Despite great differences between pathways generating glycan structures of bacteria and those of vertebrates, occasional microbial surface structures are strikingly similar to those of mammalian cells. Interestingly, most such examples of “molecular mimicry” occur in pathogenic/symbiotic microorganisms, apparently adapting them for better survival in the host by avoiding, reducing, or manipulating host immunity. A few examples include Escherichia coli K1 and Meningococcus group B (polysialic acid), E. coli K5 (heparosan, heparan sulfate backbone), Group A Streptococcus (hyaluronan), Group B Streptococcus (sialylated N-acetyllactosamines), and Campylobacter jejuni (ganglioside-like glycans). Initially, it was thought that the responsible microbial genes arose via lateral gene transfer from eukaryotes. However, in all instances in which genetic information is available, evidence points toward convergent evolution rather than gene transfer. For example, genes synthesizing sialic acids in bacteria seem to have been derived from preexisting prokaryotic pathways for nonulosonic acids, an ancestral family of monosaccharides with a structural resemblance. In contrast, bacterial sialyltransferases bear little resemblance to those of eukaryotes, and the vast sequence differences between different bacterial sialyltransferases indicate that these have even been reinvented on several separate occasions. Of course, lateral gene transfer is common among Bacteria and Archaea, facilitating rapid phylogenetic dissemination of such enzymatic “inventions.”

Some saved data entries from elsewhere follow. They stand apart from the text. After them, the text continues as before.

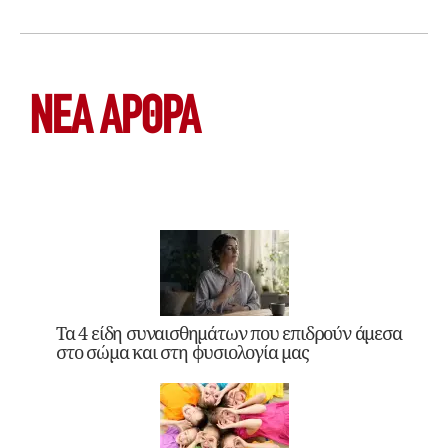
ΝΕΑ ΆΡΘΡΑ
Τα 4 είδη συναισθημάτων που επιδρούν άμεσα
στο σώμα και στη φυσιολογία μας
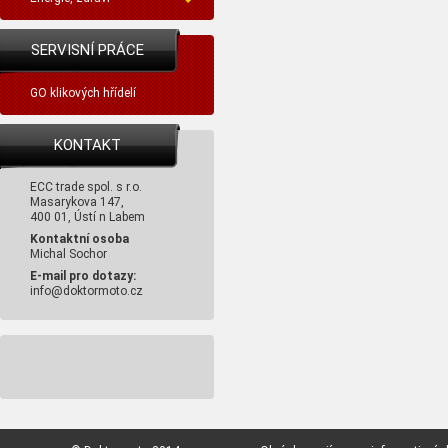
SERVISNÍ PRÁCE
GO klikových hřídelí
KONTAKT
ECC trade spol. s r.o.
Masarykova 147,
400 01, Ústí n Labem
Kontaktní osoba
Michal Sochor
E-mail pro dotazy:
info@doktormoto.cz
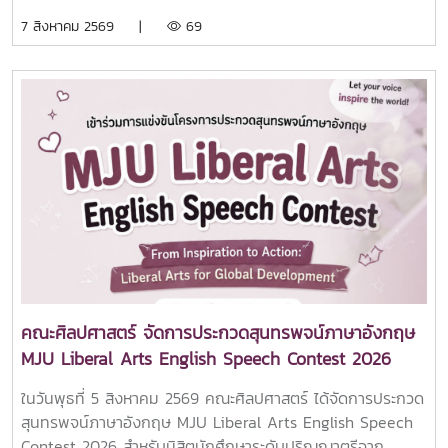
Marketing Director จาก IPU New Zealand Tertiary
7 สิงหาคม 2569 |
69
Institute ประเทศนิวซีแลนด์ ณ ห้อง 404 อาคารประเสริฐ ณ
นคร คณะศิลปศาสตร์ มหาวิทยาลัยแม่โจ้การเยือนในครั้งนี้คุณ
Mr. Jason D. Sheen ได้ร่วมแลกเปลี่ยนและแนะนำข้อมูลด้านการ
ศึกษาที่ IPU New Zealand Tertiary Institute ให้กับนักศึกษา
คณะฯ พร้อมทั้งได้ร่วมการลงนามความร่วมมือ MOU กับทาง
มหาวิทยาลัยแม่โจ้ โดยคณะศิลปศาสตร์ร่วมเป็นพยานในการลง
นามครั้งนี้คณะศิลปศาสตร์ มหาวิทยาลัยแม่โจ้ มุ่งมั่นในการขยาย
เครือข่ายความร่วมมือกับสถาบันการศึกษาชั้นนำจากต่างประเทศ
เพื่อเปิดโอกาสให้นักศึกษาและบุคลากรได้พัฒนาศักยภาพด้าน
วิชาการ ภาษา และทักษะความเป็นพลเมืองโลก พร้อมยกระดับ
คุณภาพการศึกษาให้สอดคล้องกับบริบทสากลอย่างยั่งยืน
คณะศิลปศาสตร์ จัดการประกวดสุนทรพจน์ภาษาอังกฤษ
MJU Liberal Arts English Speech Contest 2026
ในวันพุธที่ 5 สิงหาคม 2569 คณะศิลปศาสตร์ ได้จัดการประกวด
สุนทรพจน์ภาษาอังกฤษ MJU Liberal Arts English Speech
Contest 2026 สำหรับนิสิตนักศึกษาระดับปริญญาตรีจาก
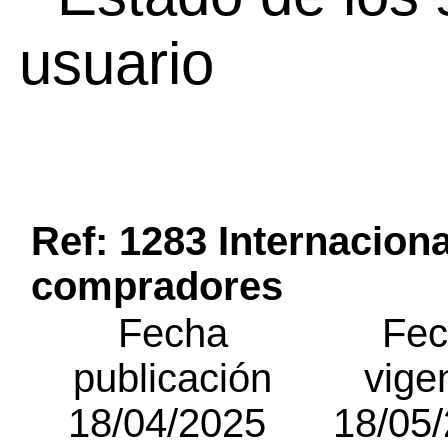
usuario
Ref: 1283 Internaciona
compradores
Fecha
Fec
publicación
vige
18/04/2025
18/05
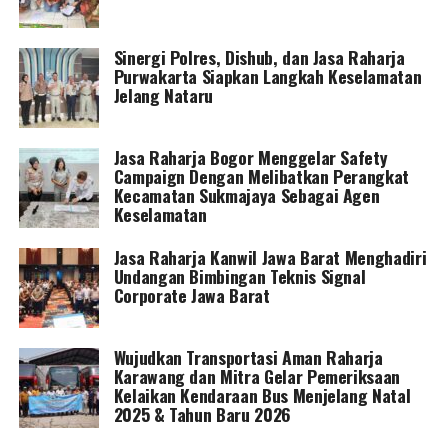
Sinergi Polres, Dishub, dan Jasa Raharja
Purwakarta Siapkan Langkah Keselamatan
Jelang Nataru
Jasa Raharja Bogor Menggelar Safety
Campaign Dengan Melibatkan Perangkat
Kecamatan Sukmajaya Sebagai Agen
Keselamatan
Jasa Raharja Kanwil Jawa Barat Menghadiri
Undangan Bimbingan Teknis Signal
Corporate Jawa Barat
Wujudkan Transportasi Aman Raharja
Karawang dan Mitra Gelar Pemeriksaan
Kelaikan Kendaraan Bus Menjelang Natal
2025 & Tahun Baru 2026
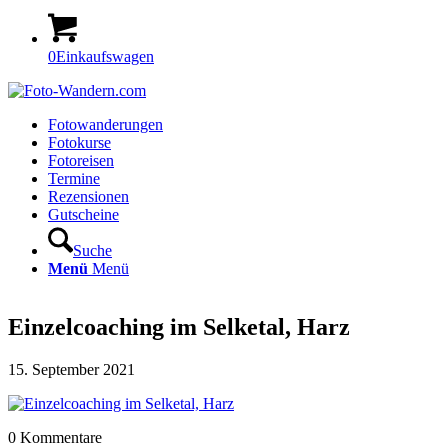
0
Einkaufswagen
Fotowanderungen
Fotokurse
Fotoreisen
Termine
Rezensionen
Gutscheine
Suche
Menü
Menü
Einzelcoaching im Selketal, Harz
15. September 2021
0
Kommentare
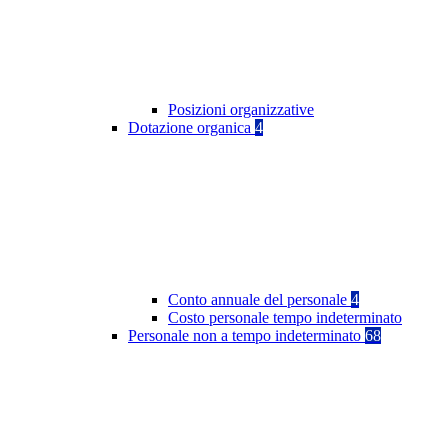
Posizioni organizzative
Dotazione organica
4
Conto annuale del personale
4
Costo personale tempo indeterminato
Personale non a tempo indeterminato
68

INTERSPECIES AND INTRASPECIES DIFFERENCES IN GLYCOSYLATION

Why do closely related species differ with regard to the presence or absence of certain glycans? Does the same glycoprotein have the same type of glycosylation in distinct but related species? Relatively little data exist regarding these issues, but examples of both extreme conservation and diversification are found. A reasonable explanation is that conservation of glycan structure reflects specific functional constraints for the glycans in question. In other instances, considerable drift in details of glycan structure might be tolerated, as long as the underlying protein is able to carry out its primary functions (changes with no consequences for survival or reproduction, i.e., those that are selectively neutral). Even in the absence of important endogenous functions, glycans can have key roles in mediating interactions with symbionts and pathogens. The evolution of diversity and microheterogeneity (across tissues and cell types) in glycosylation could well be of value to the organisms in providing additional obstacles to pathogens that use host glycans for attachment and entry. Free glycans (e.g., milk oligosaccharides) can also have important roles in attracting and feeding symbiont microbial communities needed for internal functions and in accommodating or restricting these to particular areas of the host.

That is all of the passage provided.